GIVEN ENTRIES:
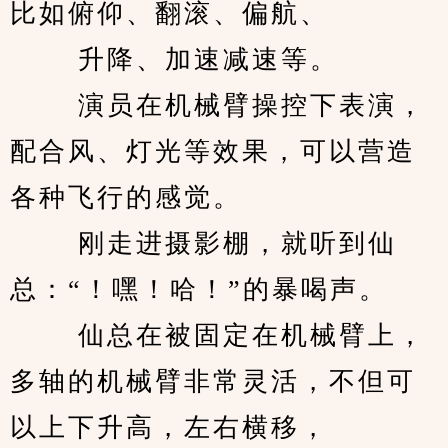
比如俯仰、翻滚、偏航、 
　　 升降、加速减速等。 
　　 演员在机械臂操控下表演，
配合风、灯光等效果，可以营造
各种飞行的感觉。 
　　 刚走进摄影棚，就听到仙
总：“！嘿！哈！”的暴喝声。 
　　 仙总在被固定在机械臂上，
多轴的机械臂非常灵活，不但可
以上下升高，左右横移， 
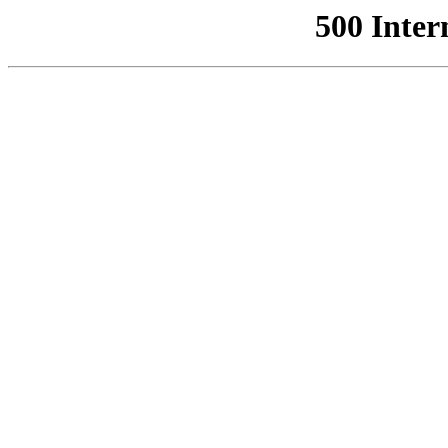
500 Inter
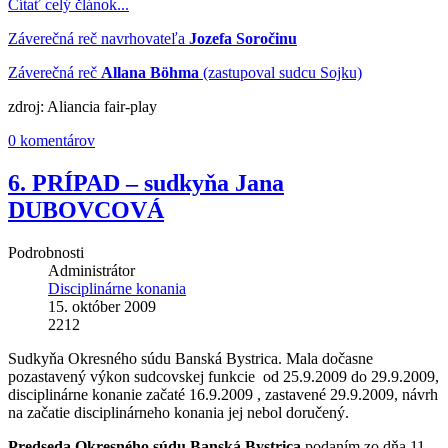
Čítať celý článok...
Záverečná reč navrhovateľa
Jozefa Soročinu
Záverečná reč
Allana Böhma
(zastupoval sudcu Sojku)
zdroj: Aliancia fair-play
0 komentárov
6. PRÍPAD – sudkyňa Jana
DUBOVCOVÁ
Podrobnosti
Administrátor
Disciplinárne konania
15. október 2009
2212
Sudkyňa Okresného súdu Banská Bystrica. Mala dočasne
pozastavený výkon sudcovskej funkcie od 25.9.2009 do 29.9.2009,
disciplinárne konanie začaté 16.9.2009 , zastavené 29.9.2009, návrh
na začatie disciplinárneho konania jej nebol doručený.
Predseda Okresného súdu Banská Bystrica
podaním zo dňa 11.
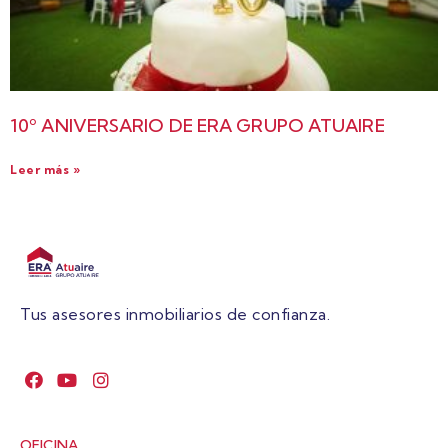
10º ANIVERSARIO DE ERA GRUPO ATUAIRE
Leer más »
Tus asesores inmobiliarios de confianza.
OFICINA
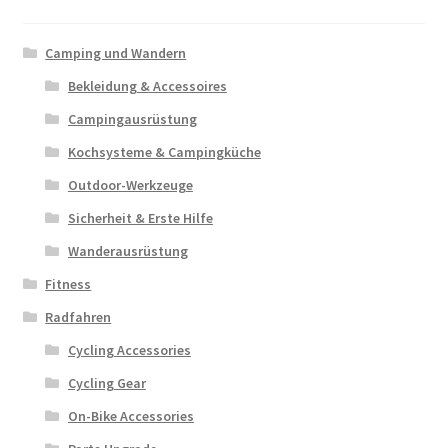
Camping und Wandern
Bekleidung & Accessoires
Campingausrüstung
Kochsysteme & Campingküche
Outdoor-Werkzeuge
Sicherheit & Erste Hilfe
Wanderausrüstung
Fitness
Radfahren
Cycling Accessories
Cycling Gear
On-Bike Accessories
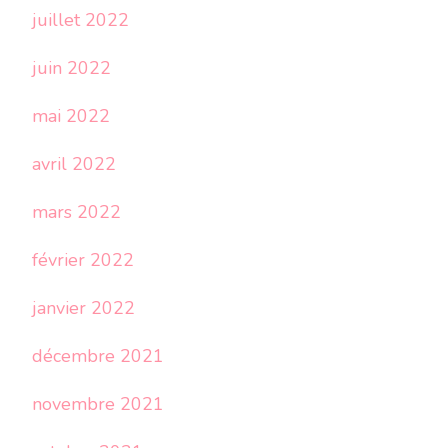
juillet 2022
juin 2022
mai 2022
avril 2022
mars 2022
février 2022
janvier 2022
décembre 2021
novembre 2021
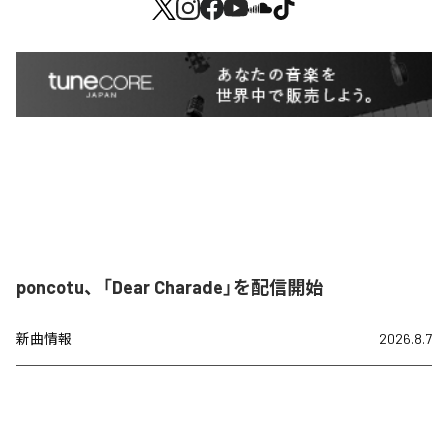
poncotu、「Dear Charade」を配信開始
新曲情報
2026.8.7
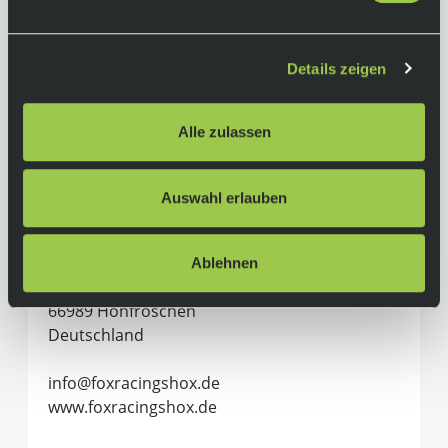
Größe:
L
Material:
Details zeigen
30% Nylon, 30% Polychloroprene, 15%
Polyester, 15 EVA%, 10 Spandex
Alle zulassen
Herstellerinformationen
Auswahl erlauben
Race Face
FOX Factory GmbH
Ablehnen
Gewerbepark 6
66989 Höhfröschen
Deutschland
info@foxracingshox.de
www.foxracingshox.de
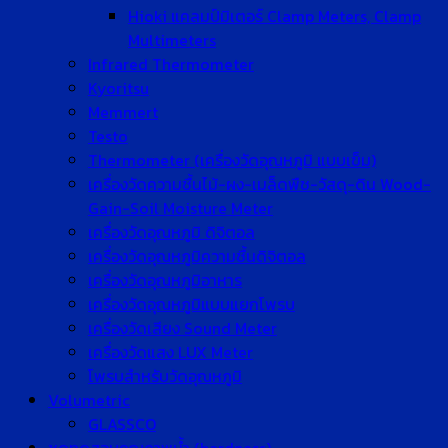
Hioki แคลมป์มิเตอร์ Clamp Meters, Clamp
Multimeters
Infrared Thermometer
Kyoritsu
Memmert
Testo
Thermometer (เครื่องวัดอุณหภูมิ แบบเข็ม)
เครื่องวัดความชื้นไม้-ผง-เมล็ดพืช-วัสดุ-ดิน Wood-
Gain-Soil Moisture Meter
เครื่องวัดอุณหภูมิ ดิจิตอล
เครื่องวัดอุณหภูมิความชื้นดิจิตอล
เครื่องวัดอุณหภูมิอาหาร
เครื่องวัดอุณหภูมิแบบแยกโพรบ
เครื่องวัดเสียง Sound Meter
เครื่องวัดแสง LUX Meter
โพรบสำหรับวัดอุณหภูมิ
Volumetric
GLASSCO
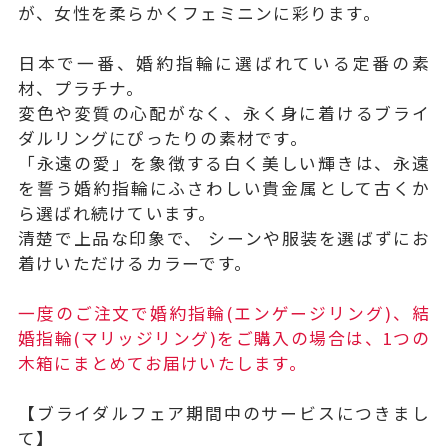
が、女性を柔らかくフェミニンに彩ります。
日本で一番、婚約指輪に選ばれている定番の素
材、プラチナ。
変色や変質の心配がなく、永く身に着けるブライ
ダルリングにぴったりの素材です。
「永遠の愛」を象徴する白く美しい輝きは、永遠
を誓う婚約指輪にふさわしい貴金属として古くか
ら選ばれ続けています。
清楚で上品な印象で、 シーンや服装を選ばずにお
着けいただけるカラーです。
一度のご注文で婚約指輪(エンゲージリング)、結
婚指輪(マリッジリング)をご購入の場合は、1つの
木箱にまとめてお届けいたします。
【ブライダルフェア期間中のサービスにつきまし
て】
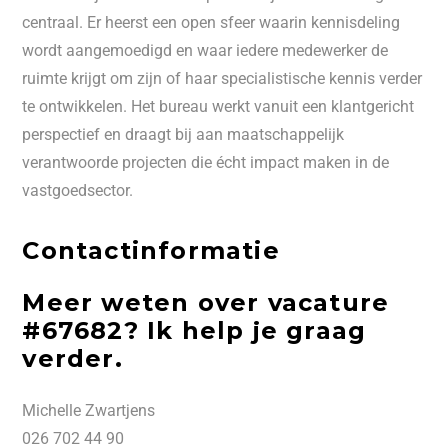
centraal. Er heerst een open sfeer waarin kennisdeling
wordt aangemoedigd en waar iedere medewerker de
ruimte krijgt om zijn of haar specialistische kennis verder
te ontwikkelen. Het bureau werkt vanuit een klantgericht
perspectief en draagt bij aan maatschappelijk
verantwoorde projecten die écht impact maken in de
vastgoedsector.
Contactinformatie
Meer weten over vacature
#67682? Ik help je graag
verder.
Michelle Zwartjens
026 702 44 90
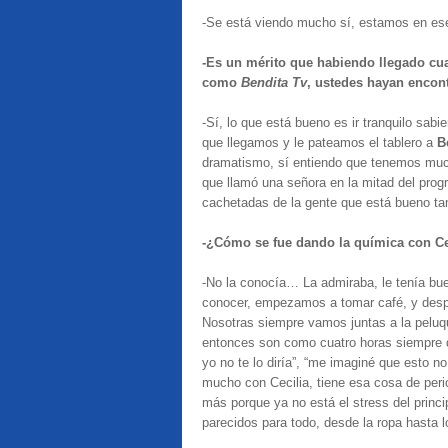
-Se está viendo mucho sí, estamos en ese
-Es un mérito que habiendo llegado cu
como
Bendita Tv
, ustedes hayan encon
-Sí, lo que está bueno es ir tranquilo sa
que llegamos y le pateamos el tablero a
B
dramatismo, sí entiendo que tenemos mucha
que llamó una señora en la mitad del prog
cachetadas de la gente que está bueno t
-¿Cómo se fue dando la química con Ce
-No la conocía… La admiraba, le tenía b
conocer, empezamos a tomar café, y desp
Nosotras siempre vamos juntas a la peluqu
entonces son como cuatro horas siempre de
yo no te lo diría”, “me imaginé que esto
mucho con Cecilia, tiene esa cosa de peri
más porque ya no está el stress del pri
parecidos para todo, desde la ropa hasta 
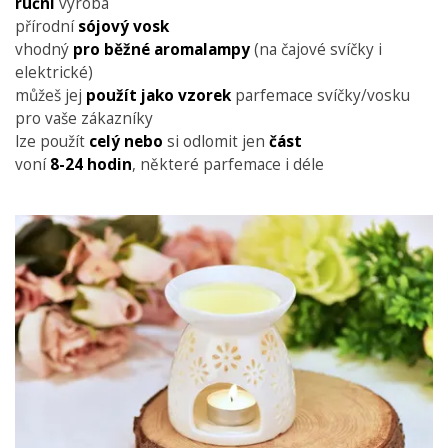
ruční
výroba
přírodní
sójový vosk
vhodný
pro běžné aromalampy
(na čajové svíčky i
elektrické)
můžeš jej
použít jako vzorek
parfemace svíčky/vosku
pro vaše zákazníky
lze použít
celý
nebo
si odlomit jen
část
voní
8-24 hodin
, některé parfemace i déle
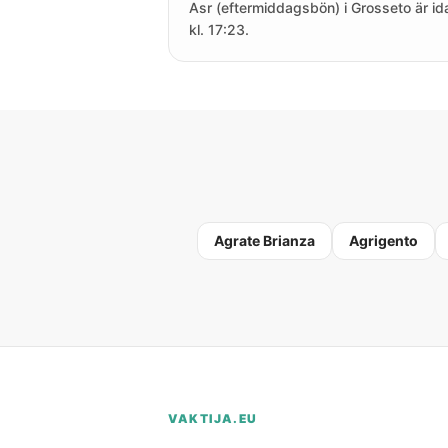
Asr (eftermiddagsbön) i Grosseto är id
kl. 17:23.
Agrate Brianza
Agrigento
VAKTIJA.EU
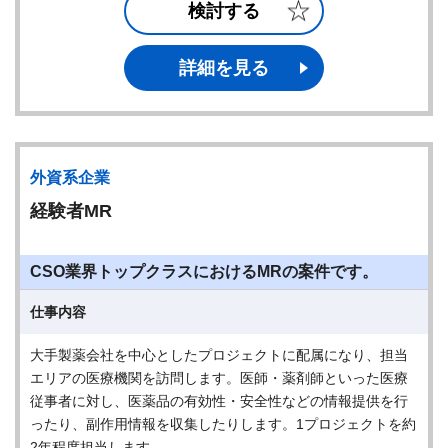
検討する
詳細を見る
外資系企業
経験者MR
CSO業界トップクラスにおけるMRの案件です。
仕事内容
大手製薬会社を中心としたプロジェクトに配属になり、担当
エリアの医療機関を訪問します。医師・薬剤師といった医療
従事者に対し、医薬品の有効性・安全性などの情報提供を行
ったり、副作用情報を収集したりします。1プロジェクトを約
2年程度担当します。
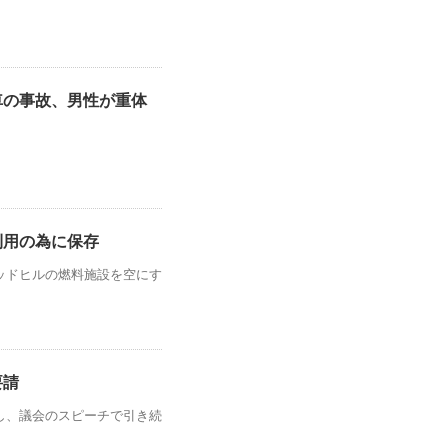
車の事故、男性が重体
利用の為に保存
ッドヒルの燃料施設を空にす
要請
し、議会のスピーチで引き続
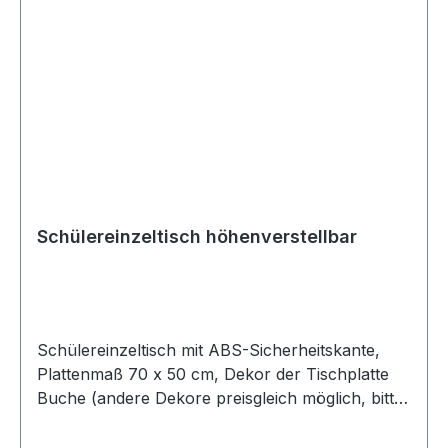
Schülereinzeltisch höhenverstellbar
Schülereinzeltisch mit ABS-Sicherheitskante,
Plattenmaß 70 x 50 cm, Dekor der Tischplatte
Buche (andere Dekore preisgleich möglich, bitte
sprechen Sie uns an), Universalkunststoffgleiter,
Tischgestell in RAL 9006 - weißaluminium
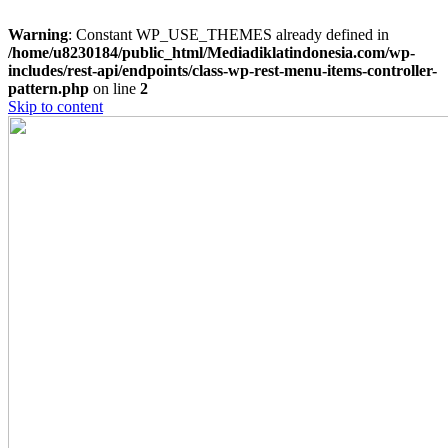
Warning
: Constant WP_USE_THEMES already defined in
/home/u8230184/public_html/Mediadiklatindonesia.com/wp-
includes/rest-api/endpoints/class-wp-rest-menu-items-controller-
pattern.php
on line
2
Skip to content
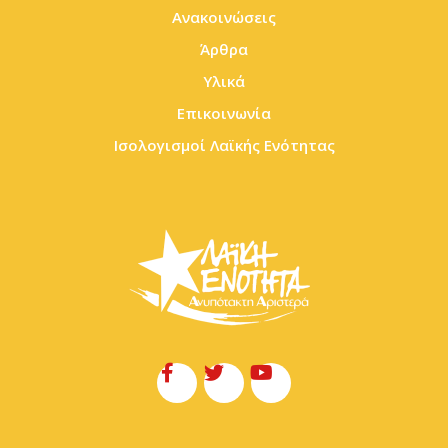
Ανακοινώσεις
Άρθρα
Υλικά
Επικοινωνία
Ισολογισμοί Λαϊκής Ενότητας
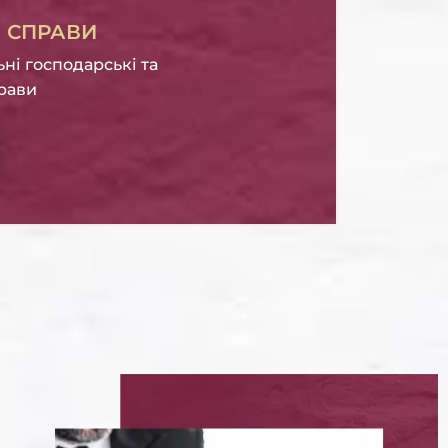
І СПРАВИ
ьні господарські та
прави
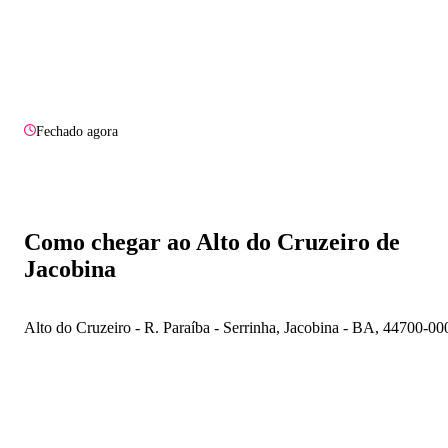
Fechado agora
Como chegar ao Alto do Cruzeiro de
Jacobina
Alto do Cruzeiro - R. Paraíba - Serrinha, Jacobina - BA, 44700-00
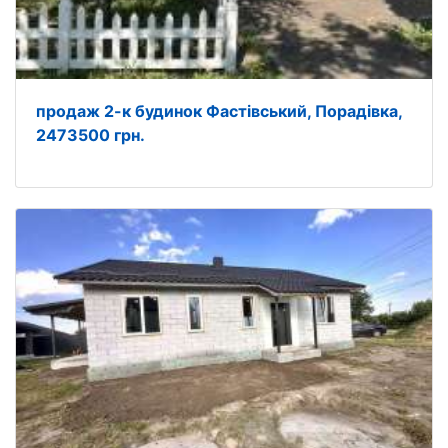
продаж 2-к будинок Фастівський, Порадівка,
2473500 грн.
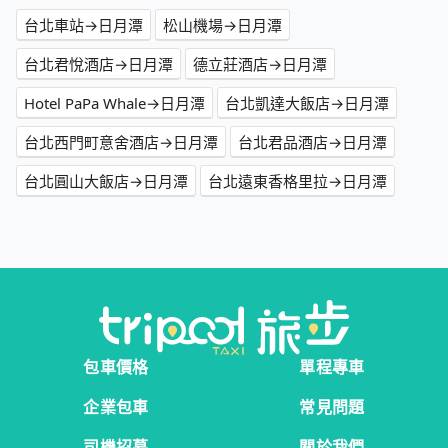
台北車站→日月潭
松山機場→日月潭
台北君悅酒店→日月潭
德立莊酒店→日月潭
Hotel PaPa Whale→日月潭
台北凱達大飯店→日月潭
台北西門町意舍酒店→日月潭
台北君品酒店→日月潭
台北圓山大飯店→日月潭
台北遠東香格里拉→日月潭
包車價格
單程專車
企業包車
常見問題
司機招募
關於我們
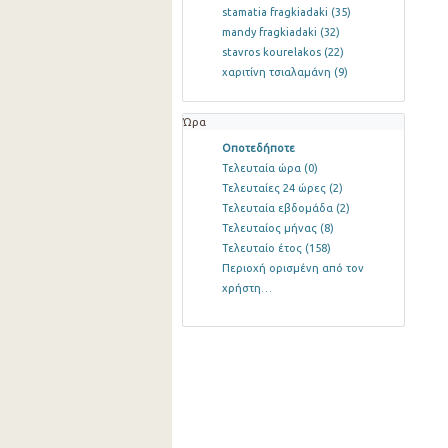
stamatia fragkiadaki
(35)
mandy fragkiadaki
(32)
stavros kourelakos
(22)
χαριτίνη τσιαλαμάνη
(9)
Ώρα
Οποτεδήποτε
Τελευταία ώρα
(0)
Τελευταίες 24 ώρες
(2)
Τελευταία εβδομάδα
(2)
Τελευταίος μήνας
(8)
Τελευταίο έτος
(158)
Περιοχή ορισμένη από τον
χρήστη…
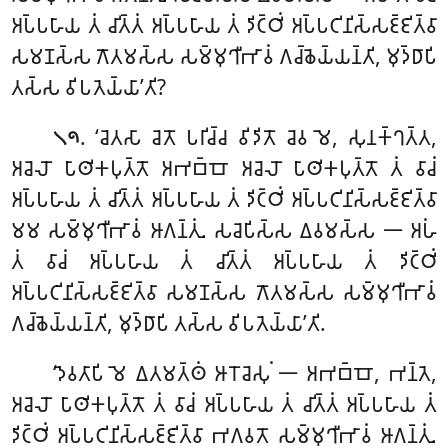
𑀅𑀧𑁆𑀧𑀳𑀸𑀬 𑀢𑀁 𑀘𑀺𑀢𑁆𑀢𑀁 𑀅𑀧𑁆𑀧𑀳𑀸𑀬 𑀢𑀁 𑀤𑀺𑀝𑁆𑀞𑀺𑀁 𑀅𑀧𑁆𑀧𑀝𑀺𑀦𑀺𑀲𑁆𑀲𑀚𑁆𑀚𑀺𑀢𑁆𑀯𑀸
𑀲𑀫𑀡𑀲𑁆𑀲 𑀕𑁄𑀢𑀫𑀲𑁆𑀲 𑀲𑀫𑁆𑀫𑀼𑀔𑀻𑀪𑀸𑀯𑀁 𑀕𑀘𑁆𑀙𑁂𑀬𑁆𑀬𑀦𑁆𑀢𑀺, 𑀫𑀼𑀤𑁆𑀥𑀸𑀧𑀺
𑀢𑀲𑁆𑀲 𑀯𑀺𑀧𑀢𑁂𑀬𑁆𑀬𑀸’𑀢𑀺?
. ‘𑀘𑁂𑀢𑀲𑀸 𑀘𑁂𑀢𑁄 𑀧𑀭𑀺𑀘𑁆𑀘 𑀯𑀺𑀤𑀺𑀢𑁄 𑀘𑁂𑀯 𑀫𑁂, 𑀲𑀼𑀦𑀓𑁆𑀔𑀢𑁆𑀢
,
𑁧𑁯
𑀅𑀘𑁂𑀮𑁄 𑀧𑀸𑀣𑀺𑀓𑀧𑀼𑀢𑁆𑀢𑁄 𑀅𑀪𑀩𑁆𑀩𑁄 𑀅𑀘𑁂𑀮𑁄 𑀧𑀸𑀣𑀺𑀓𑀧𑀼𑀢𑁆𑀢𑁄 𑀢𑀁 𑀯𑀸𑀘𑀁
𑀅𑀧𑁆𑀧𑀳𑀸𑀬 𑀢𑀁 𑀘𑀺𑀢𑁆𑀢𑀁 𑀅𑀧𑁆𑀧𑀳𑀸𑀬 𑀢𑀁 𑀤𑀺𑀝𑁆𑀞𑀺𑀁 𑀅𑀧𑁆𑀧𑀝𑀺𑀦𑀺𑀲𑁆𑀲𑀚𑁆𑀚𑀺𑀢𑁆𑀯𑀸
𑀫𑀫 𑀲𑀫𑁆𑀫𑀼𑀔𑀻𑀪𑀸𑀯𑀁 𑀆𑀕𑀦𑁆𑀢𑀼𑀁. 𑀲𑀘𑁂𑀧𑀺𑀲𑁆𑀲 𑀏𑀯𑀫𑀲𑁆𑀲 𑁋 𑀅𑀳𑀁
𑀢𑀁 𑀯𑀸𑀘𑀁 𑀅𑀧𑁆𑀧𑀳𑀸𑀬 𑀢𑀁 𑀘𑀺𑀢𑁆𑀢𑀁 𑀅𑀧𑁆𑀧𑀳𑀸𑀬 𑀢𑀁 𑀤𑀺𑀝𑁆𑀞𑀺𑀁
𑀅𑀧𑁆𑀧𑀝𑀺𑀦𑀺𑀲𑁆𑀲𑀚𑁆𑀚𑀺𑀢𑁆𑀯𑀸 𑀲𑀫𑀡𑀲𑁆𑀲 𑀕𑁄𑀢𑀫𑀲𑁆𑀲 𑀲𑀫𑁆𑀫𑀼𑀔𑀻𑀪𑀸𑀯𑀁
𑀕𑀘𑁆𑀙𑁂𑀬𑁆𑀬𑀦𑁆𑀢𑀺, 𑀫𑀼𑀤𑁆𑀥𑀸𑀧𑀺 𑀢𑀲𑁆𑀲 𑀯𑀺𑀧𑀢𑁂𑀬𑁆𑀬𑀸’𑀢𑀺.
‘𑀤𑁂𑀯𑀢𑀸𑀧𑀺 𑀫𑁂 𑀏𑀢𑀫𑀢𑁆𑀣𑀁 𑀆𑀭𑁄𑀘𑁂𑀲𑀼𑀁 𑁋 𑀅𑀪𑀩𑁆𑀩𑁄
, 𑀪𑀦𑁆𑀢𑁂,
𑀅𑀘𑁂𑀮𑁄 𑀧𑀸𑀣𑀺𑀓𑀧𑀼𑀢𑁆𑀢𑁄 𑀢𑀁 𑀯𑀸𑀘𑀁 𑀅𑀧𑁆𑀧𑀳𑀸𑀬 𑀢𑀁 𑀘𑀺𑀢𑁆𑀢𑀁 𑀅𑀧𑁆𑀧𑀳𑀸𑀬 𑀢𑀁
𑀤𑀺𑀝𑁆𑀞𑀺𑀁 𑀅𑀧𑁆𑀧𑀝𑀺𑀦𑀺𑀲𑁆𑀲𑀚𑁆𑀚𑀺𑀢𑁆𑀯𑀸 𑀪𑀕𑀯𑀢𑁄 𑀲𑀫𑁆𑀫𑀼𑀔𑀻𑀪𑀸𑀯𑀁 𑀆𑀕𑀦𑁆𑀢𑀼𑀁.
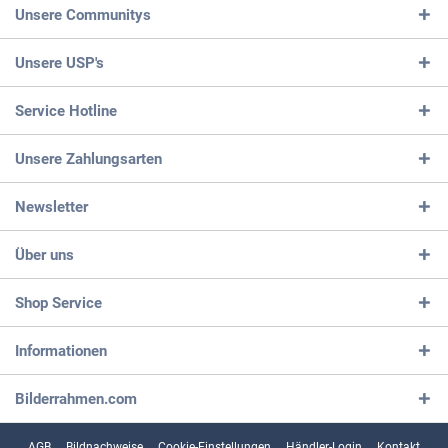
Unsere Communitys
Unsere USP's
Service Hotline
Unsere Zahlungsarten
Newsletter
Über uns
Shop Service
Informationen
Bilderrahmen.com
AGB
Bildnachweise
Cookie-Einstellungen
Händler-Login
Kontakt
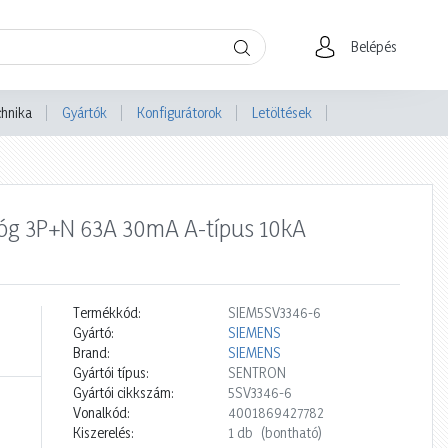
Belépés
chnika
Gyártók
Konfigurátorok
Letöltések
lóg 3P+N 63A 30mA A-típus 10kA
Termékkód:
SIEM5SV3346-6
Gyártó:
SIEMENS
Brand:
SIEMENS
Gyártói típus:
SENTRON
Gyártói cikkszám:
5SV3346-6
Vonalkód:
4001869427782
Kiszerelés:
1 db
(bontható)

EXERCISE BRIEF: Take the lines above from the top of the records through the one with "Polyester, 15 EVA%, 10 Spandex" and repeat them exactly, without any pictures.

OUTPUT OF THE TASK:
比如俯仰、翻滚、偏航、 
　　 升降、加速减速等。 
　　 演员在机械臂操控下表演，
配合风、灯光等效果，可以营造
各种飞行的感觉。 
　　 刚走进摄影棚，就听到仙
总：“！嘿！哈！”的暴喝声。 
　　 仙总在被固定在机械臂上，
多轴的机械臂非常灵活，不但可
以上下升高，左右横移， 
500 Inter
Čítať celý článok...
Záverečná reč navrhovateľa
Jozefa Soročinu
Záverečná reč
Allana Böhma
(zastupoval sudcu Sojku)
zdroj: Aliancia fair-play
0 komentárov
6. PRÍPAD – sudkyňa Jana
DUBOVCOVÁ
Podrobnosti
Administrátor
Disciplinárne konania
15. október 2009
2212
Sudkyňa Okresného súdu Banská Bystrica. Mala dočasne
pozastavený výkon sudcovskej funkcie od 25.9.2009 do 29.9.2009,
disciplinárne konanie začaté 16.9.2009 , zastavené 29.9.2009, návrh
na začatie disciplinárneho konania jej nebol doručený.
Predseda Okresného súdu Banská Bystrica
podaním zo dňa 11.
10º ANIVERSARIO DE ERA GRUPO ATUAIRE
Leer más »
Tus asesores inmobiliarios de confianza.
OFICINA
Camping und Wandern
Bekleidung & Accessoires
Campingausrüstung
Kochsysteme & Campingküche
Outdoor-Werkzeuge
Sicherheit & Erste Hilfe
Wanderausrüstung
Fitness
Radfahren
Cycling Accessories
Cycling Gear
On-Bike Accessories
juillet 2022
juin 2022
mai 2022
avril 2022
mars 2022
février 2022
janvier 2022
décembre 2021
novembre 2021
poncotu、「Dear Charade」を配信開始
新曲情報
2026.8.7
Größe:
L
Material:
Details zeigen
30% Nylon, 30% Polychloroprene, 15%
Polyester, 15 EVA%, 10 Spandex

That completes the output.